Sebagian dari kebutuhan pasir laut diperoleh dari kegiatan usaha penambangan di
perairan Wilayah Batam. Sejak tahun 1992,Wilayah Batam meliputi Pulau Batam, Pulau Tonton,
Pulau Nipah, Pulau Setoko, Pulau Rempang, Pulau Galang, dan Pulau Galang Baru. Ketujuh
pulau di Wilayah Batam tersebut dihubungkan dengan enam jembatan megah yang
menyeberangi selat-selat di antara pulau-pulau tersebut. Kegiatan pertambangan dan penggalian,
termasuk penambangan pasir laut, pada tahun 1999 menempati urutan terakhir dalam kegiatan
ekonomi Wilayah Batam dengan persentase sebesar 0,82%. Persentase tertinggi sebesar 71,60%
ditempati oleh kegiatan industri pengolahan, yang didominasi oleh pengilangan minyak bumi,
dan kedua sebesar 11,13% diduduki oleh kegiatan perdagangan, hotel, dan restoran.

3. Dampak Penambangan Pasir Laut

Walaupun kegiatan pertambangan dan penggalian merupakan kegiatan ekonomi terendah


dalam persentase, dampak yang timbul dari kasus-kasus penambangan dan pengusahaan pasir
laut memiliki cakupan nasional. Pengusahaan dan penambangan pasir laut di perairan Kepulauan
Karimun,Wilayah Batam, dan Kepulauan Riau yang diusahakan sejak tahun 1970-an sampai saat
ini memang memiliki prospek ekonomi dan bisnis yang cukup menjanjikan.
Kegiatan pengusahaan dan penambangan pasir laut di satu sisi telah memberikan manfaat
bagi para pengusaha dan meningkatkan pendapatan asli daerah (PAD), namun di sisi lain juga
telah mengakibatkan terjadinya berbagai permasalahan yang menimbulkan kerugian.
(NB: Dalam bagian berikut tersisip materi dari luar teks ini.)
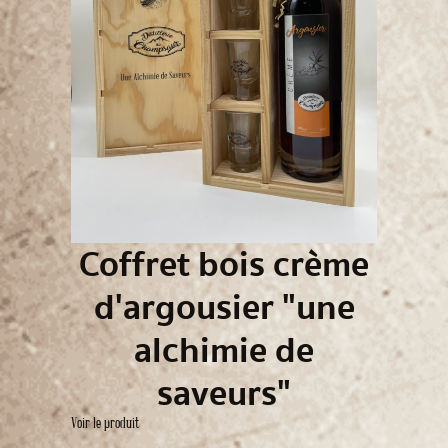
Coffret bois crème
d'argousier "une
alchimie de
saveurs"
Voir le produit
Beberapa
permasalahan yang menimbulkan kerugian atau externalities tersebut antara lain :
 kerusakan ekosistem pesisir dan laut,
 pulau tenggelam,
 kerusakan sumber daya perikanan tangkap dan perikanan budidaya,
 penggelapan volume dan harga pasir laut,
 penyelundupan pasir laut ke luar negeri,
 kegiatan penambangan pasir laut secara ilegal,
 eksploitasi pasir laut secara berlebihan,
 persaingan usaha secara tidak sehat.
Berhubung potensi kebutuhan pasir laut di Singapura dan Malaysia masih cukup besar,
maka dapat dipastikan bahwa kegiatan penambangan dan pengusahaan pasir laut akan terus
berlanjut dan permasalahanpermasalahan yang ditimbul-kannya akan terus meningkat. Apabila
tidak dilakukan peningkatan pengendalian dan pengawasan terhadap kegiatan pengusahaan dan
penambangan pasir laut, maka kerugian negara, pengusaha perikanan tangkap, pengusaha
perikanan budidaya, pengusaha jasa pariwisata laut, nelayan, dan sebagian besar masyarakat
pantai dari pulau-pulau di sekitar lokasi penambangan tidak akan berhenti.
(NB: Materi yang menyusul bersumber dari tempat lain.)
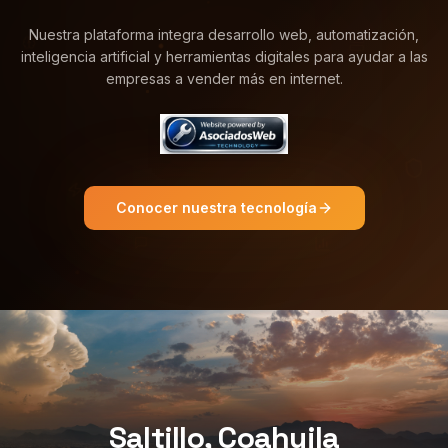
Nuestra plataforma integra desarrollo web, automatización,
inteligencia artificial y herramientas digitales para ayudar a las
empresas a vender más en internet.
Conocer nuestra tecnología
Saltillo, Coahuila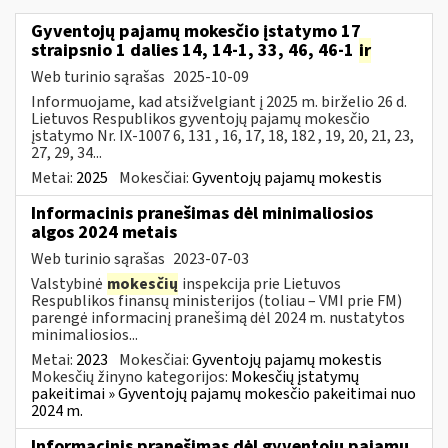
Gyventojų pajamų mokesčio įstatymo 17
straipsnio 1 dalies 14, 14-1, 33, 46, 46-1
ir
Web turinio sąrašas
2025-10-09
Informuojame, kad atsižvelgiant į 2025 m. birželio 26 d.
Lietuvos Respublikos gyventojų pajamų mokesčio
įstatymo Nr. IX-1007 6, 131 , 16, 17, 18, 182 , 19, 20, 21, 23,
27, 29, 34...
Metai:
2025
Mokesčiai:
Gyventojų pajamų mokestis
Informacinis pranešimas dėl minimaliosios
algos 2024 metais
Web turinio sąrašas
2023-07-03
Valstybinė
mokesčių
inspekcija prie Lietuvos
Respublikos finansų ministerijos (toliau – VMI prie FM)
parengė informacinį pranešimą dėl 2024 m. nustatytos
minimaliosios...
Metai:
2023
Mokesčiai:
Gyventojų pajamų mokestis
Mokesčių žinyno kategorijos:
Mokesčių įstatymų
pakeitimai » Gyventojų pajamų mokesčio pakeitimai nuo
2024 m.
Informacinis pranešimas dėl gyventojų pajamų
Externalities sebagaimana diuraikan di atas juga dapat muncul sebagai akibat adanya
sengketa batas-batas wilayah laut antardaerah dan antara daerah dengan instansi pemerintah
pusat. Konflik perbatasan tersebut muncul sebagai konsekuensi logis dari penerapan UU Nomor
32 Tahun 2004 tentang Pemerintahan Daerah, yang sebelumnya sudah diduga akan muncul
sebagai akibat perbedaan persepsi dan kepentingan dalam penetapan batas-batas laut antar
daerah yang ditinggalkan oleh UU Nomor 22 Tahun 1999. Sengketa antardaerah dalam
penetapan batas wilayah laut ini, baik langsung maupun tidak langsung, akan sangat
mempengaruhi iklim investasi dan situasi pemanfaatan pasir laut. Batas-batas wilayah laut
antardaerah yang tidak jelas akan mempengaruhi kepastian hukum.
Ketidakpastian hukum akan sangat mempengaruhi, misalnya, pola pengusahaan dan
penambangan pasir laut. Konflik kepentingan dalam penetapan batas-batas wilayah laut antar
daerah juga akan dapat dilihat dalam bentuk perebutan lahan investasi, serta pemekaran suatu
daerah sering dapat menimbulkan perebutan kegiatan-kegiatan usaha yang sudah ada dan sedang
berjalan.
Permasalahan tersebut di atas memang sebaiknya harus diselesaikan melalui hukum,
karena hukum memiliki mekanisme penjatuhan sanksi dan pemberian ganti rugi secara jelas.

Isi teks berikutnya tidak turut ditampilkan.